Dilihat dari sejarahnya, munculnya TKI di negeri ini berawal dari goyahnya kepemimpinan Orde Baru sekitar tahun 1997, yang ditandai dengan aksi amuk massa akibat goncangnya perekonomian nasional. Krisis moneter pun terjadi. Akibatnya, peluang dan kesempatan kerja dalam negeri semakin tipis, tidak sebanding dengan pengangguran yang tumbuh subur seiring berjalannya waktu. Kemiskinan pun semakin merajarela akibat tuntutan hidup yang tak tertahankan.

Melihat kondisi seperti itulah, pemerintah akhirnya mengambil kebijakan untuk mengirim TKI keluar negeri (imigrasi) sebagai solusi akhir terkait dengan penanggulangan pengangguran dari keterbatasan lapangan pekerjaan dalam negeri. “Revolusi Hijau” pun dengan membabi-buta digelindingkan pemerintahan Orde Baru. Sebagai konskuensinya, terjadilah deferensi sosial antara pemilik modal (pihak kapital) dengan kaum buruh tani. Di sinilah kemudian muncul tabiat kaum tani yang termarjinalkan oleh sistem sentralistik untuk berputar 180 derajat, dari petani menjadi TKI. Buku berjudul Menghakimi TKI: Mengurai Benang Kusut Perlindungan TKI ini hadir sebagai respon atas kemandulan negara memberikan perlindungan dan pengayoman terhadap TKI yang ada di luar negeri. Sebab, kebijakan pemerintah tentang TKI terkesan paradoks dan cari enaknya sendiri. Coba bayangkan, pemerintah pada tiap tahunnya mengantongi devisa triliunan rupiah dari TKI. Namun dari sisi regulasi dan jaminan keamanan, pemerintah cenderung abai. Tahun 2009 saja, pemerintah mendapatkan devisa sebesar USD 20,75 miliar atau 20,75 triliun dari TKI.

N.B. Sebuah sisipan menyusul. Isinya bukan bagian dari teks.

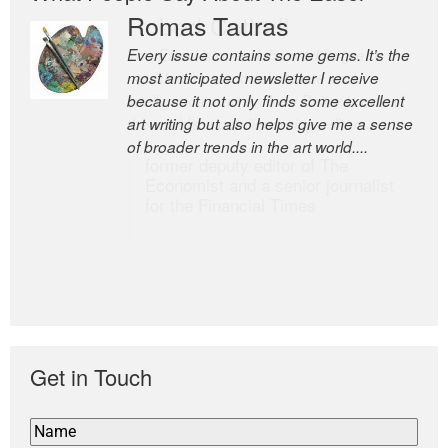
Romas Tauras
Robert Cottrell
Every issue contains some gems. It’s the
The Easel is one of the world’s great
most anticipated newsletter I receive
newsletters, a model of taste and
because it not only finds some excellent
intelligence; and Andrew Bailey is one of
art writing but also helps give me a sense
the world’s most discerning editors.
of broader trends in the art world....
former deputy editor of The
Economist and a senior journalist
for the Financial Times
Get in Touch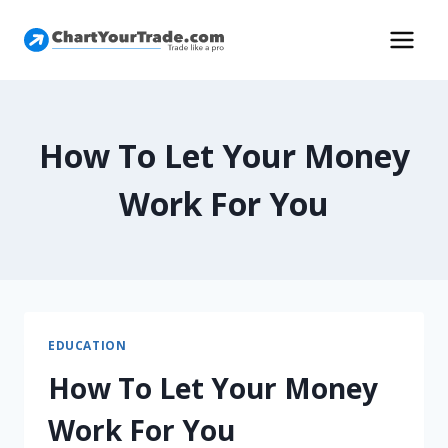
How To Let Your Money
Work For You
EDUCATION
How To Let Your Money
Work For You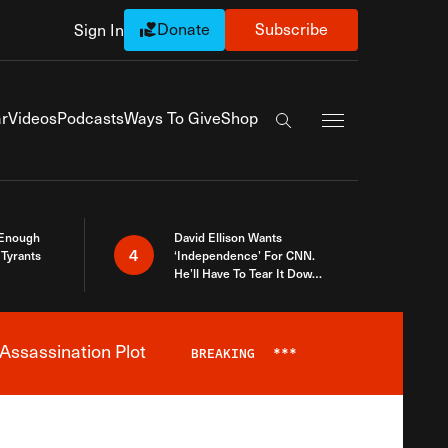
Donate
Subscribe
Sign In
Exapnd Full Navi
r
Videos
Podcasts
Ways To Give
Shop
Search the site
 Enough
David Ellison Wants
4
Tyrants
‘Independence’ For CNN.
He’ll Have To Tear It Down
And Start Over
Assassination Plot
BREAKING
***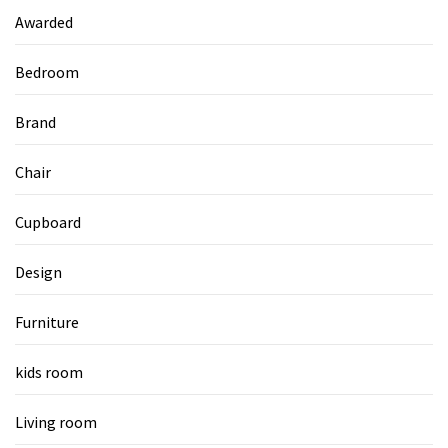
Awarded
Bedroom
Brand
Chair
Cupboard
Design
Furniture
kids room
Living room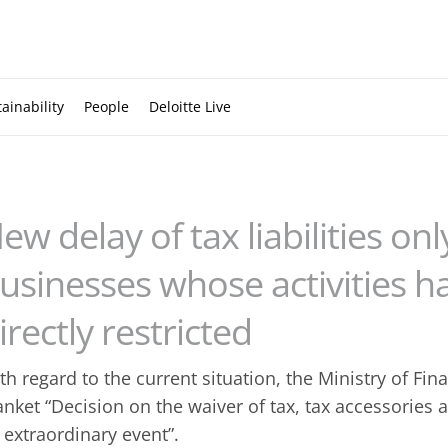
ainability
People
Deloitte Live
ew delay of tax liabilities onl
usinesses whose activities 
irectly restricted
th regard to the current situation, the Ministry of Fi
anket “Decision on the waiver of tax, tax accessories
 extraordinary event”.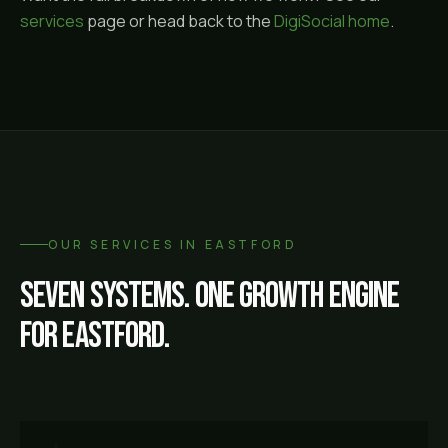
services
page or head back to the
DigiSocial home
.
OUR SERVICES IN
EASTFORD
Seven systems. One growth engine
for
Eastford
.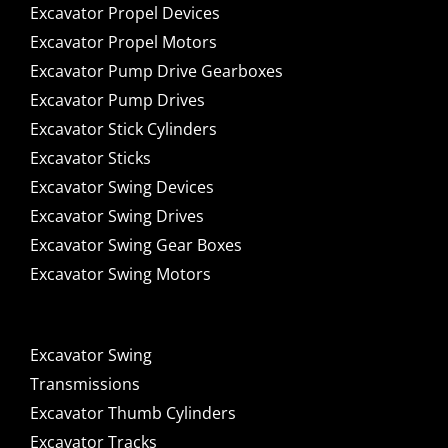
Excavator Propel Devices
Excavator Propel Motors
Excavator Pump Drive Gearboxes
Excavator Pump Drives
Excavator Stick Cylinders
Excavator Sticks
Excavator Swing Devices
Excavator Swing Drives
Excavator Swing Gear Boxes
Excavator Swing Motors
Excavator Swing
Transmissions
Excavator Thumb Cylinders
Excavator Tracks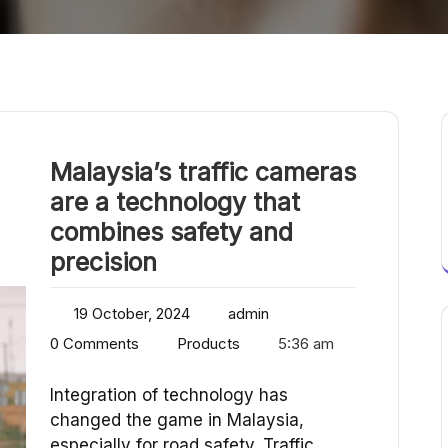
Malaysia’s traffic cameras
are a technology that
combines safety and
precision
19 October, 2024
admin
0 Comments
Products
5:36 am
Integration of technology has
changed the game in Malaysia,
especially for road safety. Traffic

Tentu apa yang dilakukan pemerintah selama ini tidak sejalan dengan Undang-Undang No.13 Tahun 2003 tentang ketenagakerjaan maupun Undang-Undang No.39 Tahun 2004 tentang Penempatan Dan Perlindungan Tenaga Kerja Indonesia Di Luar Negeri (UU PPTKILN). Begitu halnya dengan UUD 45 pasal 27 ayat (2) yang menyebutkan bahwa setiap warga negara Indonesia berhak atas pekerjaan dan penghidupan  yang layak bagi kemanusiaan. Tetapi pada praksisnya, kita menemukan kenyataan yang kontras. Tindakan semena-mena dan tidak perikemanusiaan terhadap TKI di tengah-tengah kehidupan bernegara dan berhukum seolah-olah dibiarkan tumbuh subur. Meskipun dinegeri ini telah gonta-ganti penguasa, ternyata tidak diikuti pergantian paradigma pengelolaan TKI yang lebih profesional. Perlindungan hukum dan hak asasi mereka hanya sebatas retorika belaka dan terselip dikertas kebijakan-kebijakan penguasa yang telah usang.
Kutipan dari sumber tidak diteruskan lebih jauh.